_Material for this exercise:_
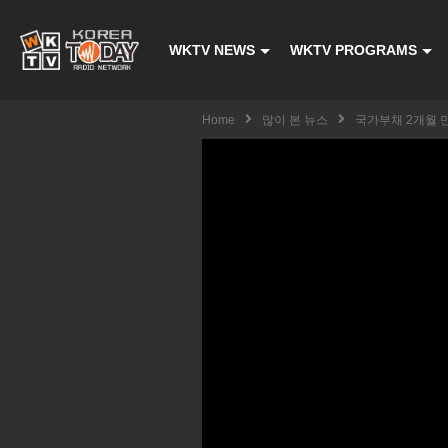
WKTV NEWS
WKTV PROGRAMS
Home
많이 본 뉴스
국가부채 2개월 만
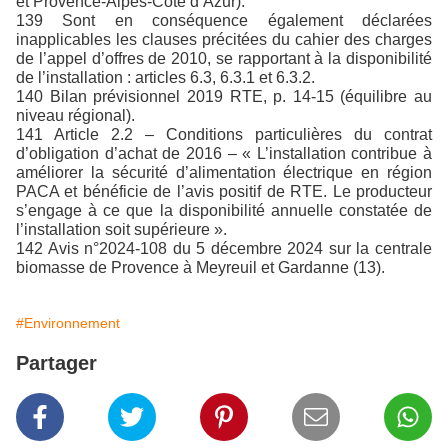
et Provence-Alpes-Côte d’Azur).
139 Sont en conséquence également déclarées
inapplicables les clauses précitées du cahier des charges
de l’appel d’offres de 2010, se rapportant à la disponibilité
de l’installation : articles 6.3, 6.3.1 et 6.3.2.
140 Bilan prévisionnel 2019 RTE, p. 14-15 (équilibre au
niveau régional).
141 Article 2.2 – Conditions particulières du contrat
d’obligation d’achat de 2016 – « L’installation contribue à
améliorer la sécurité d’alimentation électrique en région
PACA et bénéficie de l’avis positif de RTE. Le producteur
s’engage à ce que la disponibilité annuelle constatée de
l’installation soit supérieure ».
142 Avis n°2024-108 du 5 décembre 2024 sur la centrale
biomasse de Provence à Meyreuil et Gardanne (13).
#Environnement
Partager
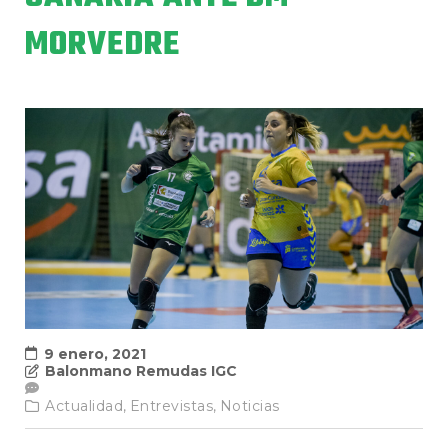
MORVEDRE
9 enero, 2021
Balonmano Remudas IGC
Actualidad,
Entrevistas,
Noticias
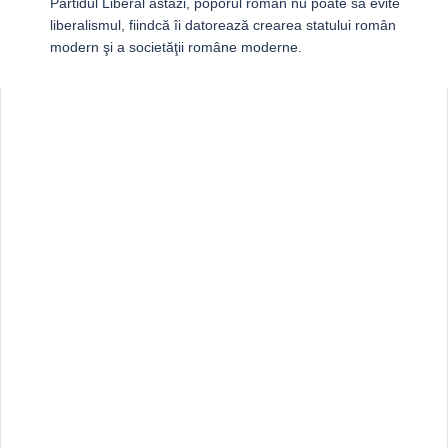
Partidul Liberal astăzi, poporul român nu poate să evite
liberalismul, fiindcă îi datorează crearea statului român
modern şi a societăţii române moderne.
Sidebar
Adv
250x250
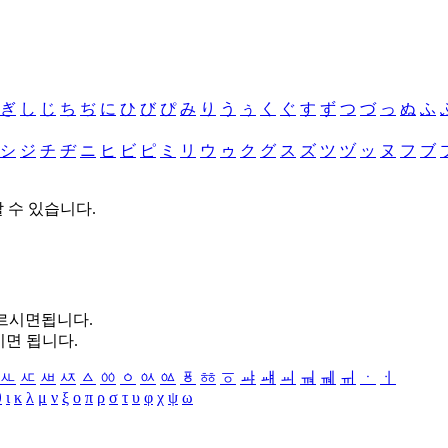
ぎ
し
じ
ち
ぢ
に
ひ
び
ぴ
み
り
う
ぅ
く
ぐ
す
ず
つ
づ
っ
ぬ
ふ
シ
ジ
チ
ヂ
ニ
ヒ
ビ
ピ
ミ
リ
ウ
ゥ
ク
グ
ス
ズ
ツ
ヅ
ッ
ヌ
フ
ブ
할 수 있습니다.
누르시면됩니다.
시면 됩니다.
ㅻ
ㅼ
ㅽ
ㅾ
ㅿ
ㆀ
ㆁ
ㆂ
ㆃ
ㆄ
ㆅ
ㆆ
ㆇ
ㆈ
ㆉ
ㆊ
ㆋ
ㆌ
ㆍ
ㆎ
θ
ι
κ
λ
μ
ν
ξ
ο
π
ρ
σ
τ
υ
φ
χ
ψ
ω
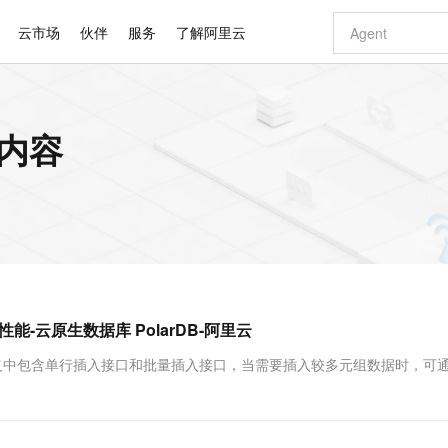
云市场
伙伴
服务
了解阿里云
AI 特惠
数据与 API
成为产品伙伴
企业增值服务
最佳实践
价格计算器
AI 场景体
基础软件
产品伙伴合
阿里云认证
市场活动
配置报价
大模型
关内容
自助选配和估算价格
步到位
智启 AI 普惠权益
产品生态集成认证中心
企业支持计划
云上春晚
域名与网站
Qwen Audio：打造专属 AI 语音助手
千问官方 MaaS 平台，为开发者和 Agent 而生，新用户赠送 1 亿 + tokens 额度
一句话生成原生
AI Coding
阿里云Maa
2026 阿里云
云服务器 E
为企业打
数据集
Windows
大模型认证
模型
NEW
NEW
格式还原
值低价云产品抢先购
至高享 1亿+免费 tokens，加速 Al 应用落地
提供智能易用的域名与建站服务
Qwen-Audio-3.0-Realtime 端到端实时语音角色扮演
输入一句话想法,
智能编程，一键
安全可靠、
产品生态伙伴
专家技术服务
云上奥运之旅
弹性计算合作
阿里云中企出
手机三要素
宝塔 Linux
全部认证
价格优势
开源旗舰模型
即刻拥有 DeepSeek-V4-Pro
阿里云 OPC 创新助力计划
千问大模型
一键部署幻兽
AI 电商营销
对象存储 O
大模型
产品生态伙伴工作台
企业增值服务台
云栖战略参考
云存储合作计
云栖大会
身份实名认证
CentOS
训练营
推动算力普惠，释放技术红利
最高返9万
真正可用的 1M 上下文,一次完成代码全链路开发
快速构建应用程序和网站，即刻迈出上云第一步
轻松解锁专属 DeepSeek-V4-Pro
至高百万元 Token 补贴，加速一人公司成长
多元化、高性能、安全可靠的大模型服务
一键购买专属
从图文生成到
云上的中国
数据库合作计
活动全景
短信
Docker
图片和
自进化智能体
5 分钟轻松部署专属 QwenPaw
Token Plan 模型订阅计划
数字证书管理服务（原SSL证书）
高效搭建 AI
AI 广告创作
无影云电脑
企业成长
NEW
HOT
信息公告
看见新力量
云网络合作计
OCR 文字识别
JAVA
越聪明
证享300元代金券
全托管，含MySQL、PostgreSQL、SQL Server、MariaDB多引擎
Qwen3.8-Max 首发尝鲜，限时加量 10 倍，夜间低至2折
实现全站HTTPS，呈现可信的WEB访问
从聊天伙伴进化为能主动干活的本地数字员工
图文、视频一
随时随地安
Kimi-K3
HappyHors
NEW
魔搭 Mode
loud
服务实践
官网公告
插入性能-云原生数据库 PolarDB-阿里云
Kimi 最新旗舰模型，长程编程与推理利器
让文字生成流
金融模力时刻
Salesforce O
版
发票查验
全能环境
Claude Code + GStack 打造工程团队
千问办公，限时限量积分加倍
Qoder
低代码高效构
AI 建站
短信服务
型
NEW
作计划
计划
创新中心
魔搭 ModelSc
健康状态
理服务
让AI从“聊天伙伴”进化为能干活的“数字员工”
安装技能 GStack，拥有专属 AI 工程团队
你的AI工作搭子，覆盖日常办公高频场景
面向真实软件的智能体编程平台
0 代码专业建
e AM的接口定义中包含单行插入接口和批量插入接口，当需要插入较多元组数据时，可
客户案例
天气预报查询
操作系统
Deepseek-v4-pro
HappyHors
态合作计划
态智能体模型
旗舰 MoE 大模型，百万上下文与顶尖推理能力
图生视频，流
同享
万小智 AI 建站低至 15元/月
Qoder CN
AI 短剧/漫剧
云原生数据库 
快递物流查询
WordPress
成为服务伙
高校合作
点，立即开启云上创新
覆盖公网/内网、递归/权威、移动APP等全场景解析服务
送.CN域名，送备案服务码
基于千问大模型等，支持代码智能生成、研发智能问答
AI助力短剧
GLM-5.2
Wan2.7-T
Ubuntu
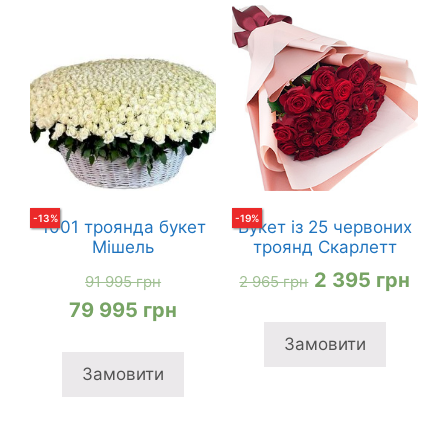
-
13
%
-
19
%
1001 троянда букет
Букет із 25 червоних
Мішель
троянд Скарлетт
Оригінальна
Оригінальна
Пот
2 395
грн
91 995
грн
2 965
грн
ціна:
Поточна
ціна:
ціна
79 995
грн
91
ціна:
2
2
Замовити
995 грн
79
965 грн
395
Замовити
995 грн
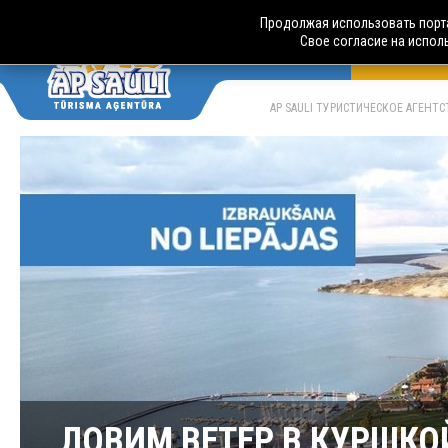
Продолжая использовать порта
Свое согласие на испол
АВТОБУСН
LV
RU
AP SAULI ТУРИСТИЧЕСКОЕ АГЕНТ
ЛОВИМ ВЕТЕР В КУРШКОЙ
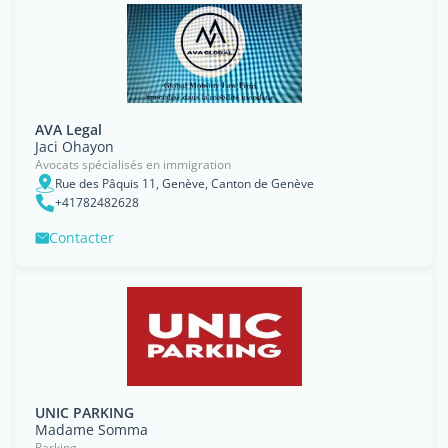
AVA Legal
Jaci Ohayon
Avocats spécialisés en immigration
Rue des Pâquis 11, Genève, Canton de Genève
+41782482628
Contacter
UNIC PARKING
Madame Somma
Parking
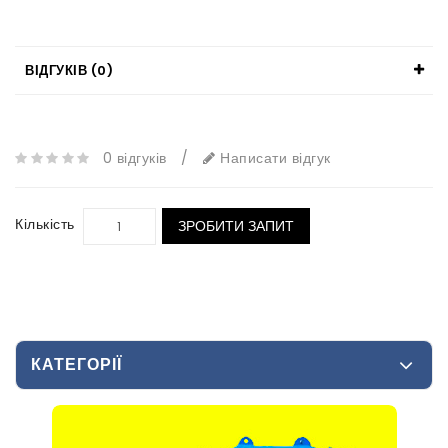
ВІДГУКІВ (0)
0 відгуків
/
Написати відгук
Кількість
ЗРОБИТИ ЗАПИТ
КАТЕГОРІЇ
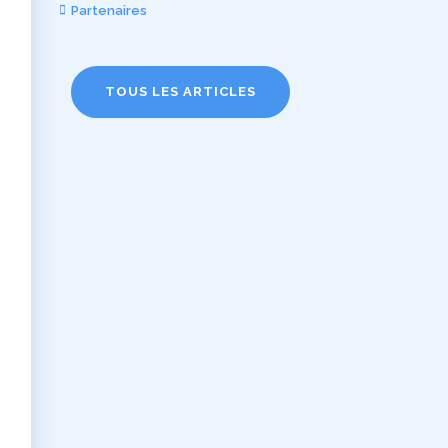
Partenaires
TOUS LES ARTICLES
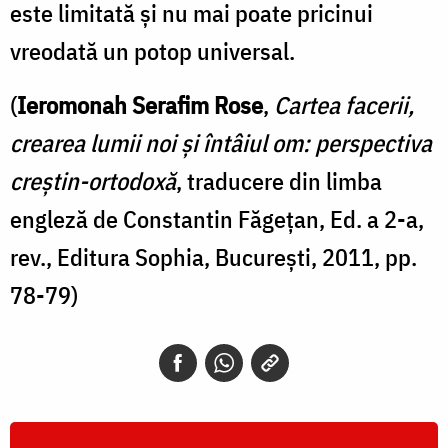
este limitată şi nu mai poate pricinui
vreodată un potop universal.
(
Ieromonah Serafim Rose
,
Cartea facerii,
crearea lumii noi și întâiul om: perspectiva
creștin-ortodoxă
, traducere din limba
engleză de Constantin Făgețan, Ed. a 2-a,
rev., Editura Sophia, București, 2011, pp.
78-79)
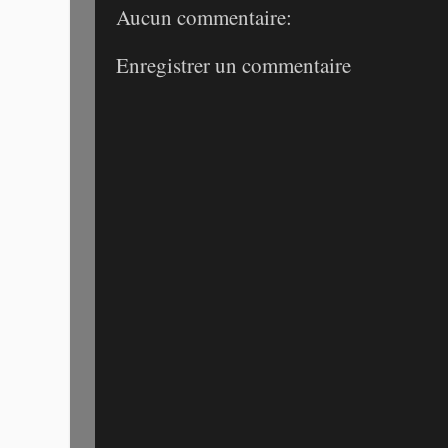
Aucun commentaire:
Enregistrer un commentaire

_What is expected:_ Counting only lines that contain the word "commentaire", give the number found in the data, and nothing else.

_Solution for this problem:_ 2